Os delatores parecem movidos pela necessidade de sobrevivência – sua e da empresa. A decisão da justiça americana e o expurgo público ainda estão longe, no entanto, de recolocar a Odebrecht na roda. Há pedágios no caminho. A partir deles haverá como saber se a Lava-jato terá sido capaz de promover, de fato, uma refundação nos negócios do Estado.

Na praça pedagiada do ministério público em Curitiba, a delação entra como aquele dispositivo que os carros pagam para colocar no para-brisas e garantir passagem livre.

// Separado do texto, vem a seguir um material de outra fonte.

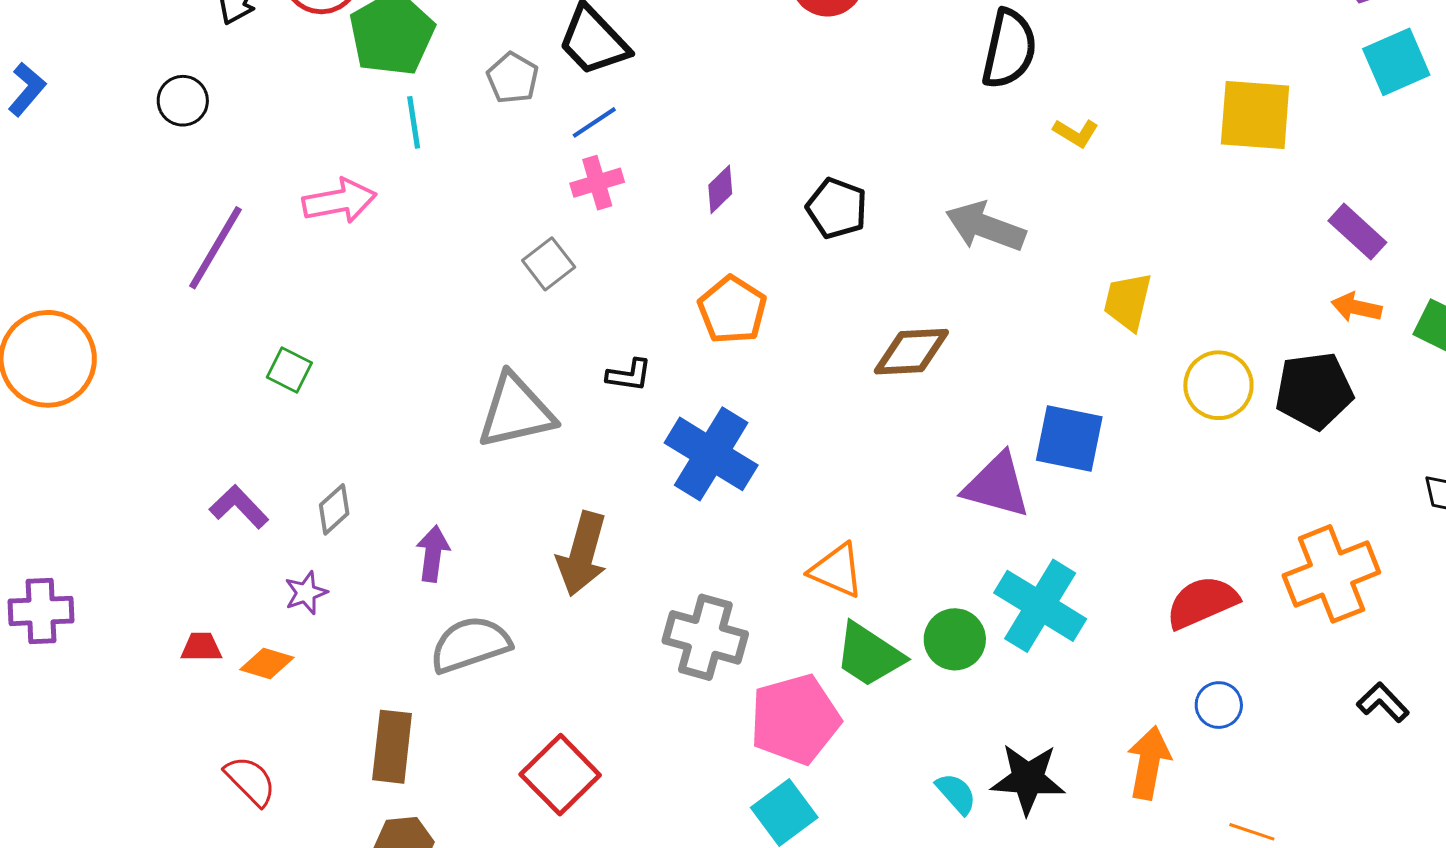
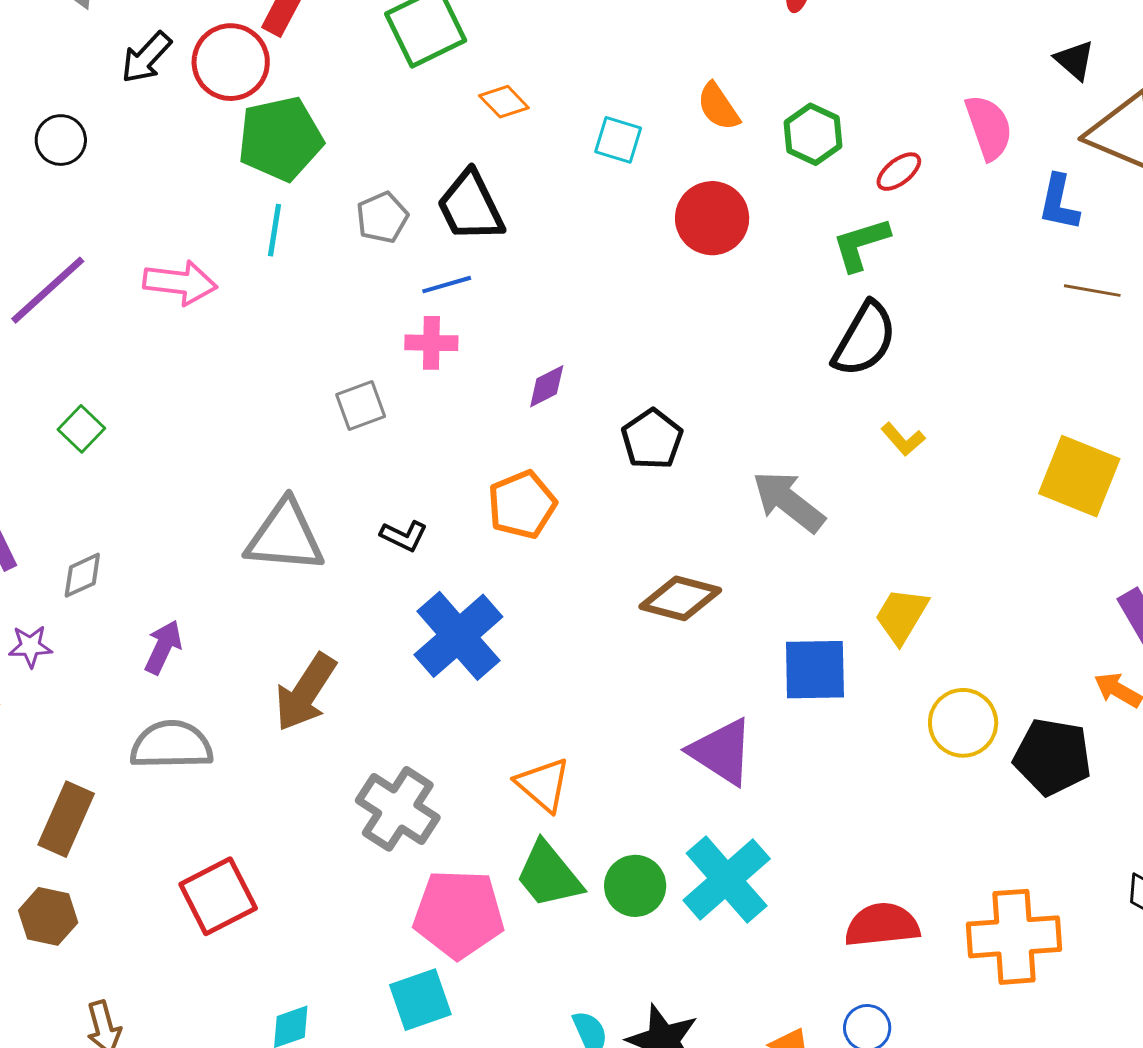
blue square: (1069, 438) -> (815, 670), moved, turned -30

Mas o caminho ainda tem lombadas patrocinadas por três órgãos de controle da União, Tribunal de Contas, Controladoria Geral, e Advocacia-geral e até pelo Congresso Nacional para chegar naquela que é, no momento, a terra prometida, as linhas de crédito do BNDES.

A presidente do banco, Maria Silvia Bastos, emitiu sinais dúbios sobre a possibilidade desse crédito voltar a fluir. Já disse que a leniência firmada pela empresa em Curitiba regularizou seu cadastro, mas ponderou, por outro lado, que o entendimento de todos os órgãos de controle daria maior segurança à reabertura das linhas de financiamento.

Na versão de Emílio Odebrecht foi a falência do governo anterior em aprovar regras consensuais para a leniência que o levou a fechar o acordo de delação com o ministério público. O presidente Michel Temer tanto sabia disso que colocou um advogado com quatro décadas de Brasília na Controladoria Geral da União para cuidar do angu. Ainda aposta em acordo mas não descarta que sua frustração pode levar o governo a editar medida provisória para regular a leniência, mesmo caminho tomado, e fracassado, por Dilma Rousseff.